» **Saved entries**:
____________________

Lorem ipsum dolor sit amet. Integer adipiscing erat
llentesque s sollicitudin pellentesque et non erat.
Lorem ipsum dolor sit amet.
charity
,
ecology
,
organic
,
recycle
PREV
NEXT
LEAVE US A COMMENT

____________________

» **YOUR GOAL**:
Nothing should be left out: repeat all of the data exactly.

» **OUTPUT**:
Lorem ipsum dolor sit amet. Integer adipiscing erat
llentesque s sollicitudin pellentesque et non erat.
Lorem ipsum dolor sit amet.
charity
,
ecology
,
organic
,
recycle
PREV
NEXT
LEAVE US A COMMENT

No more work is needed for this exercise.